===== Source data =====

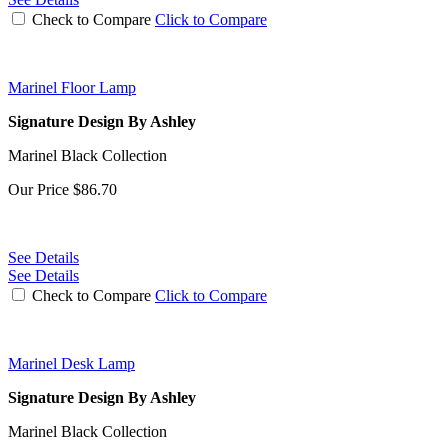
Check to Compare
Click to Compare
Marinel Floor Lamp
Signature Design By Ashley
Marinel Black Collection
Our Price
$86.70
See Details
See Details
Check to Compare
Click to Compare
Marinel Desk Lamp
Signature Design By Ashley
Marinel Black Collection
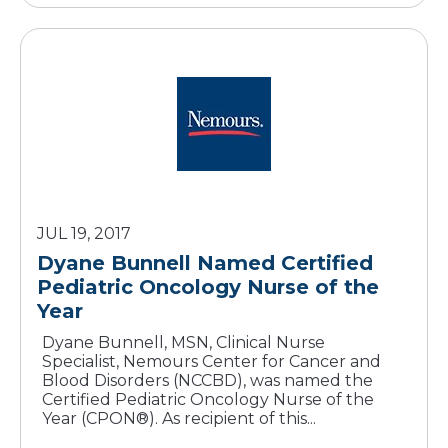
JUL 19, 2017
Dyane Bunnell Named Certified
Pediatric Oncology Nurse of the
Year
Dyane Bunnell, MSN, Clinical Nurse
Specialist, Nemours Center for Cancer and
Blood Disorders (NCCBD), was named the
Certified Pediatric Oncology Nurse of the
Year (CPON®). As recipient of this...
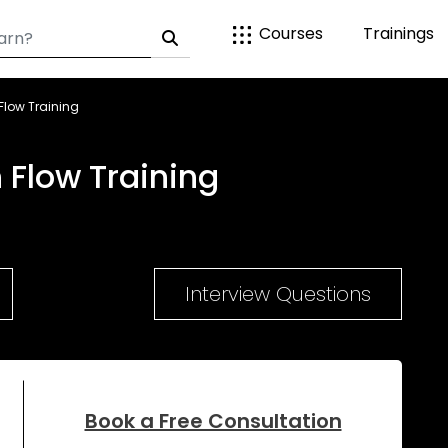
Courses
Trainings
low Training
Flow Training
Interview Questions
Book a Free Consultation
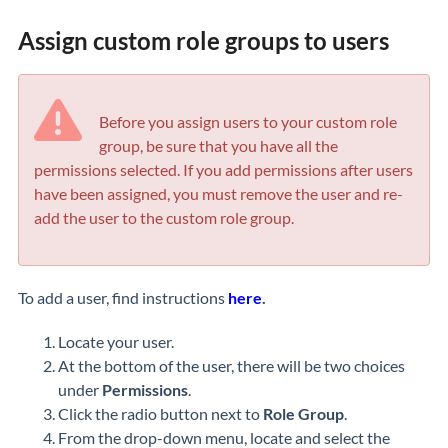
Assign custom role groups to users
Before you assign users to your custom role
group, be sure that you have all the
permissions selected. If you add permissions after users
have been assigned, you must remove the user and re-
add the user to the custom role group.
To add a user, find instructions
here
.
Locate your user.
At the bottom of the user, there will be two choices
under
Permissions
.
Click the radio button next to
Role Group
.
From the drop-down menu, locate and select the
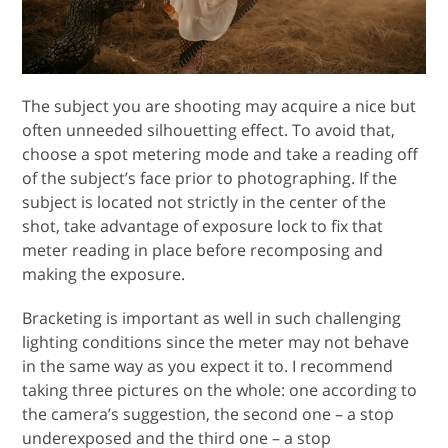
The subject you are shooting may acquire a nice but
often unneeded silhouetting effect. To avoid that,
choose a spot metering mode and take a reading off
of the subject’s face prior to photographing. If the
subject is located not strictly in the center of the
shot, take advantage of exposure lock to fix that
meter reading in place before recomposing and
making the exposure.
Bracketing is important as well in such challenging
lighting conditions since the meter may not behave
in the same way as you expect it to. I recommend
taking three pictures on the whole: one according to
the camera’s suggestion, the second one – a stop
underexposed and the third one – a stop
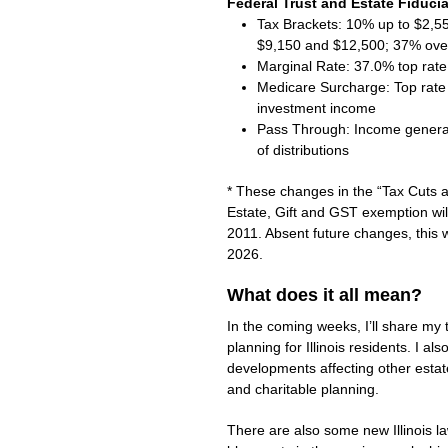
Federal Trust and Estate Fiduci
Tax Brackets: 10% up to $2,
$9,150 and $12,500; 37% ove
Marginal Rate: 37.0% top rate
Medicare Surcharge: Top rate 
investment income
Pass Through: Income generall
of distributions
* These changes in the “Tax Cuts a
Estate, Gift and GST exemption will 
2011. Absent future changes, this w
2026.
What does it all mean?
In the coming weeks, I’ll share my
planning for Illinois residents. I al
developments affecting other estate
and charitable planning.
There are also some new Illinois la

=====

**Task description:**
All entries above must be repeated exactly; pictures are to be left out.

**Answer to this task:**
Check to Compare
Click to Compare
Marinel Floor Lamp
Signature Design By Ashley
Marinel Black Collection
Our Price
$86.70
See Details
See Details
Check to Compare
Click to Compare
Marinel Desk Lamp
Signature Design By Ashley
Marinel Black Collection
JUL 19, 2017
Dyane Bunnell Named Certified
Pediatric Oncology Nurse of the
Year
Dyane Bunnell, MSN, Clinical Nurse
Specialist, Nemours Center for Cancer and
Blood Disorders (NCCBD), was named the
Certified Pediatric Oncology Nurse of the
Year (CPON®). As recipient of this...
Courses
Trainings
low Training
Flow Training
Interview Questions
Book a Free Consultation
Assign custom role groups to users
Before you assign users to your custom role
group, be sure that you have all the
permissions selected. If you add permissions after users
have been assigned, you must remove the user and re-
add the user to the custom role group.
To add a user, find instructions
here
.
Locate your user.
At the bottom of the user, there will be two choices
under
Permissions
.
Click the radio button next to
Role Group
.
From the drop-down menu, locate and select the
The subject you are shooting may acquire a nice but
often unneeded silhouetting effect. To avoid that,
choose a spot metering mode and take a reading off
of the subject’s face prior to photographing. If the
subject is located not strictly in the center of the
shot, take advantage of exposure lock to fix that
meter reading in place before recomposing and
making the exposure.
Bracketing is important as well in such challenging
lighting conditions since the meter may not behave
in the same way as you expect it to. I recommend
taking three pictures on the whole: one according to
the camera’s suggestion, the second one – a stop
underexposed and the third one – a stop
Federal Trust and Estate Fiduci
Tax Brackets: 10% up to $2,
$9,150 and $12,500; 37% ove
Marginal Rate: 37.0% top rate
Medicare Surcharge: Top rate 
investment income
Pass Through: Income generall
of distributions
* These changes in the “Tax Cuts a
Estate, Gift and GST exemption will 
2011. Absent future changes, this w
2026.
What does it all mean?
In the coming weeks, I’ll share my
planning for Illinois residents. I al
developments affecting other estate
and charitable planning.
There are also some new Illinois la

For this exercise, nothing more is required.